Search the material and gather each line with "所有程序" in it.

▶ SUPPLIED INFORMATION
********************
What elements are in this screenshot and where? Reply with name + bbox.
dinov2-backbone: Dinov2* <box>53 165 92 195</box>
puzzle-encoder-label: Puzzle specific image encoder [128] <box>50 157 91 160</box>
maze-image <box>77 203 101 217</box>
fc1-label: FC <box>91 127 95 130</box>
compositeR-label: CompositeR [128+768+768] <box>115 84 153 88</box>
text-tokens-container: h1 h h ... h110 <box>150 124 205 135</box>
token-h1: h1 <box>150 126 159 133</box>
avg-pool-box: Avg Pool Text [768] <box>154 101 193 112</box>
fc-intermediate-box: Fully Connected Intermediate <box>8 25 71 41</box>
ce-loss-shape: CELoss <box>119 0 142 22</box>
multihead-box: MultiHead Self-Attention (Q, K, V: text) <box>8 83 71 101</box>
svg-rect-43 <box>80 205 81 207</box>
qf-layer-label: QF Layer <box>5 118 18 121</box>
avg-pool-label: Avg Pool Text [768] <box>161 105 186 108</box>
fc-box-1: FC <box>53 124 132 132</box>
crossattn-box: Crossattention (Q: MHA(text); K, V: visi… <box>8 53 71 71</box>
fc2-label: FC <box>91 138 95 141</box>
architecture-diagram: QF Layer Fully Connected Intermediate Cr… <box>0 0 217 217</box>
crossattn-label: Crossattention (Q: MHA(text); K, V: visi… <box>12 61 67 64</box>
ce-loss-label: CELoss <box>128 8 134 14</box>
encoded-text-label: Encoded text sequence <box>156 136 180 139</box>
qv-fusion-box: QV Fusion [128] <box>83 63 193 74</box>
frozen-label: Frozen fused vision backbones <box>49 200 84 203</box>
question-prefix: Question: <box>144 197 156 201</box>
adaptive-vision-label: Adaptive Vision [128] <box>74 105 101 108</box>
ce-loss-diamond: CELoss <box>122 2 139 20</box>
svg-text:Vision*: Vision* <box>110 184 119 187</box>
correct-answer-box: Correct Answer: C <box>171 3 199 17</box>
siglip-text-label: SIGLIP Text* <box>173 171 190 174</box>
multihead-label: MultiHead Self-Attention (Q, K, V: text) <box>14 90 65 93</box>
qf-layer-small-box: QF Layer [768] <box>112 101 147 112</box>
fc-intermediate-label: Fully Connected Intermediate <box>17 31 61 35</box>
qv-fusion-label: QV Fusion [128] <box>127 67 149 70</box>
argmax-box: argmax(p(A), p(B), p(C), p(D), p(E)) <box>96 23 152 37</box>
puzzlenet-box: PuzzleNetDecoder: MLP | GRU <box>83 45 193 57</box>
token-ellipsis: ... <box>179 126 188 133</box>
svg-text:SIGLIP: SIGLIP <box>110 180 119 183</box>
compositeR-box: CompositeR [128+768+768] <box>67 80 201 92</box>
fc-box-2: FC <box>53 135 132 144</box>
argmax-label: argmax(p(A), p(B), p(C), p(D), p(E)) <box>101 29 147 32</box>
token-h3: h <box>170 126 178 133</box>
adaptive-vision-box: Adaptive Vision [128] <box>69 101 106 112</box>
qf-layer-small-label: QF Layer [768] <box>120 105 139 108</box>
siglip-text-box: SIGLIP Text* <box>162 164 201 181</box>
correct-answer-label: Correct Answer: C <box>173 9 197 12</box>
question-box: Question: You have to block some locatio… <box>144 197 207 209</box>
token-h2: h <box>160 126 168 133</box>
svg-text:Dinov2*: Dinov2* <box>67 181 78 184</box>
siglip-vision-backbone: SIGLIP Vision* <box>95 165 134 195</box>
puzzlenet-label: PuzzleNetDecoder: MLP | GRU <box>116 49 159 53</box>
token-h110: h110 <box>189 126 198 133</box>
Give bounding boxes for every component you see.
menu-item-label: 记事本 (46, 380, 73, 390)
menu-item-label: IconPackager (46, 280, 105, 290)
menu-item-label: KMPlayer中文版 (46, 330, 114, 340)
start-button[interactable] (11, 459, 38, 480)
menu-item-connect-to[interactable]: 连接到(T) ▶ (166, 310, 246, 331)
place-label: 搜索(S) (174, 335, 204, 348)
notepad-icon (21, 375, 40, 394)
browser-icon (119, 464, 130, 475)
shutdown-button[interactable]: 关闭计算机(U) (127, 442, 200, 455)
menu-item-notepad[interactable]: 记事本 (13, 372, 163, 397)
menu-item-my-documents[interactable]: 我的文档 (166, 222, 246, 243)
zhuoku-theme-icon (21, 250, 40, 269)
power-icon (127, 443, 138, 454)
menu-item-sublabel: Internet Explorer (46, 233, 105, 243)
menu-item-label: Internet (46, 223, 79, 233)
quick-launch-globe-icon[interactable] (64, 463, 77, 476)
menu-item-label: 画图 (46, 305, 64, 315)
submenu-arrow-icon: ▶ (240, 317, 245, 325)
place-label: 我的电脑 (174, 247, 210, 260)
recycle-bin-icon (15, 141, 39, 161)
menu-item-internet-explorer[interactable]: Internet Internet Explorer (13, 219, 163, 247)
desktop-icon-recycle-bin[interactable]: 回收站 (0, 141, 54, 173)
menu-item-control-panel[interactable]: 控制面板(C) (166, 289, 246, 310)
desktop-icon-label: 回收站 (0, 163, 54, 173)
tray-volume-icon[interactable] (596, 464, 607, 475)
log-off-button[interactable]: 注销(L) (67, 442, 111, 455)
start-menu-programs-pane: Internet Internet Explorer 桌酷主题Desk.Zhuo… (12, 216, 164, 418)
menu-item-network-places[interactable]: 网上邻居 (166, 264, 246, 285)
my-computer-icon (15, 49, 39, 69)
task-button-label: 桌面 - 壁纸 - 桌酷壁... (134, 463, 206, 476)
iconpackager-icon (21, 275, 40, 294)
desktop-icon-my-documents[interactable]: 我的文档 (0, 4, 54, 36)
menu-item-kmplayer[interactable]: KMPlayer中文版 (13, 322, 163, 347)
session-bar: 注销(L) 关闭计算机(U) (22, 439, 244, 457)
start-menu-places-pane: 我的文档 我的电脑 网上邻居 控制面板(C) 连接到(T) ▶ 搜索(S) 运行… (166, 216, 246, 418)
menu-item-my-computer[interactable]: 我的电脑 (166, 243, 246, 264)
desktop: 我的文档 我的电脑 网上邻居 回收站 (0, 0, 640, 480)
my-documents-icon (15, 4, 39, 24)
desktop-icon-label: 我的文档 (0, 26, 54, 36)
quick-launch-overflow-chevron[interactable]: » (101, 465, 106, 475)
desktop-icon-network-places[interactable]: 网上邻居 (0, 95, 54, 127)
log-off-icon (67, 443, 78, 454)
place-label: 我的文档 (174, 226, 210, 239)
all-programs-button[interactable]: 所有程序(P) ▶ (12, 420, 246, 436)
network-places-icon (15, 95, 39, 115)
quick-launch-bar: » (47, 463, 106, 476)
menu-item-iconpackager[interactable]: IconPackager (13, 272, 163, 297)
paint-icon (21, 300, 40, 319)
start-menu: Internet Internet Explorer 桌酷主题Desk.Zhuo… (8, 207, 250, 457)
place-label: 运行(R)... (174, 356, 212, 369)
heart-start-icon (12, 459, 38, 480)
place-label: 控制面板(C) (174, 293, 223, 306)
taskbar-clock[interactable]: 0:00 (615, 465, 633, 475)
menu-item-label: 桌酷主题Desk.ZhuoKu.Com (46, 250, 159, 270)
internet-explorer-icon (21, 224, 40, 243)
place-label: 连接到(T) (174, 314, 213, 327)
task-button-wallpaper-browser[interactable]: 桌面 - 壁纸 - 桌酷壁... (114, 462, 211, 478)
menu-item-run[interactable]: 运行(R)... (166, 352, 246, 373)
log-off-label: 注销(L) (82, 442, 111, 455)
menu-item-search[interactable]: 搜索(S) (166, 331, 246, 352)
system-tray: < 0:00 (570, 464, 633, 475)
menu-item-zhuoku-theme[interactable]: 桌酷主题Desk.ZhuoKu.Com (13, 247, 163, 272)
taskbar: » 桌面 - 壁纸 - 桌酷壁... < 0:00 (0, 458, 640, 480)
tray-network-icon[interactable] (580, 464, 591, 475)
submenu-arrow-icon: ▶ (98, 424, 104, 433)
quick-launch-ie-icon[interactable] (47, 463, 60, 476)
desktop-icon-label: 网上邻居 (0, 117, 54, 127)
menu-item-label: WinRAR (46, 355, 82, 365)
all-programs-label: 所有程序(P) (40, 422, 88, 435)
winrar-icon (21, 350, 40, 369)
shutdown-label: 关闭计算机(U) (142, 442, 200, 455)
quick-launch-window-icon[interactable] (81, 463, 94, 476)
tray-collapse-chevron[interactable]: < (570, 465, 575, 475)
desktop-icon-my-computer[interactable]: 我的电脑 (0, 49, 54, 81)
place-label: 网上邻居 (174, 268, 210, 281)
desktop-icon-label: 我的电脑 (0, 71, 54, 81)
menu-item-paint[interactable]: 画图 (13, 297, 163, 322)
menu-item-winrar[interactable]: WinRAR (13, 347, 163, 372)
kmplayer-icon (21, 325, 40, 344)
********************
▶ SOLUTION FOR THIS TASK
all-programs-button[interactable]: 所有程序(P) ▶ (12, 420, 246, 436)
all-programs-label: 所有程序(P) (40, 422, 88, 435)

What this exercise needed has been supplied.